Prologue
Everyone called my mother a whore for having a child out of wedlock. Including my own biological father.
And it was all because I was born.
So nobody loved me. Not even the mother I loved most in this world.
On my eighteenth birthday, I called her. I begged her to come see me one last time.
She didn't come. I knew she wouldn't. I died without ever seeing her face again.
But somehow — I heard her cry. A scream so raw it could shatter bone.
Chapter 1
I was something shameful. Everyone seemed to think so. Even my own parents.
My birth destroyed my mother's dream of marrying my father. It turned her into a pariah — someone the whole neighborhood wanted to spit on.
But it wasn't always like that.
When I was little, Mom was gentle. She dressed herself up every day, neat and pretty, and she'd hold me in her arms and nuzzle my cheek. "Nelly, do you miss Daddy?"
"Let's wait for Daddy to come home together, okay?"

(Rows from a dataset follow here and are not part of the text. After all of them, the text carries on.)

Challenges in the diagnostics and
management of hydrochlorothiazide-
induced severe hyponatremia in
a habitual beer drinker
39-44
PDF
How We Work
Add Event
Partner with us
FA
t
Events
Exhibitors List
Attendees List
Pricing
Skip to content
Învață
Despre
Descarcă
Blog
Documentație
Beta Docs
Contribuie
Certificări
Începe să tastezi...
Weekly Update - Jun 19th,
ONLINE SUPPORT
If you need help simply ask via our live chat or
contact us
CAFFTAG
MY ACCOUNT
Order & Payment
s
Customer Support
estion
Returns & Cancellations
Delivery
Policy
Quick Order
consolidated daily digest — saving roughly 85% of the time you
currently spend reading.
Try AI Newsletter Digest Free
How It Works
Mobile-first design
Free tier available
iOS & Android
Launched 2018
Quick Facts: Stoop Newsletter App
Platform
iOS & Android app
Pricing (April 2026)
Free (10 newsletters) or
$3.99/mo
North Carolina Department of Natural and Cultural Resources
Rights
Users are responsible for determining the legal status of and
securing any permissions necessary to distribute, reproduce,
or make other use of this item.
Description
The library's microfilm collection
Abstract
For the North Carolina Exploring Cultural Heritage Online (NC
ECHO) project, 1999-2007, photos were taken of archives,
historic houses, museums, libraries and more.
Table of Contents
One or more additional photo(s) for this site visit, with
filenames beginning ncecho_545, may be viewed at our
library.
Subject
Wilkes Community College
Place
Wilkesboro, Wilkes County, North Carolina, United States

So we waited. And waited. Until one day, the door finally opened.
But it wasn't Daddy who walked in. It was a woman.
That day became the turning point of my life.
I went from being the treasure in my mother's arms to a burden she despised. From a child with two parents to an illegitimate child — something dirty, something that should never have existed.
After that, Mom stopped leaving the house. Every day, strangers showed up at our door to curse at her, to humiliate her.
It broke my heart. I tried to help her up when she collapsed on the floor, sobbing.
She shoved me away. Her eyes were razor-sharp. "This is all your fault!"
"I wish you'd never been born!"
I stood frozen. Something twisted inside my chest so hard I couldn't breathe, couldn't speak.
Eventually, I accepted it. I was the reason all of this had happened.
I was the one who owed her.
So when Mom told me to go beg my father, I didn't hesitate.
I saw that terrifying woman again — his wife. The second she laid eyes on me, her face went dark and she tore into me, screaming.
My biological father stood right behind her, holding the hand of a child my age.
That child was dressed beautifully. She stared at me with wide, curious eyes.
Shame hit me out of nowhere. I turned to leave.
But the second I did, Mom's voice echoed in my head: *Go beg your father. Beg him. You're all I have, Nelly. You're all I have…*
So I turned back around. I clenched my teeth and begged him not to abandon my mother.
The wind was bitter that day. I remember being beaten badly. The woman's screaming. The man's cold, empty stare. In that moment, I wished they'd just kill me.
But they didn't. I survived.
I wondered — if I died, would Mom even be sad?
That thought carried me home, limping the whole way.
Mom saw the bruises, the blood, all of it. She didn't say a single kind word.
She screamed that I was useless. Worthless. And she wouldn't let me inside.
That night, I sat outside in my torn clothes while the wind cut through me like a blade.
It was the longest night of my life.
I cried without making a sound, all night long. By morning, my eyes were so swollen I could barely see. My body was so numb from the cold I couldn't feel anything.
Mom finally opened the door. She was bundled in a heavy coat, and still rubbed her arms against the chill.
She glanced at me. Said nothing. Turned around and went back inside.
Hot tears rolled down my face again.
I dragged myself to my feet and caught my reflection in the glass window — my face swollen beyond recognition.
I didn't blame anyone. Only myself.
And that was when something took root inside me. An obsession I couldn't shake:
I wanted to make it up to her. I wanted to make my mother love me again.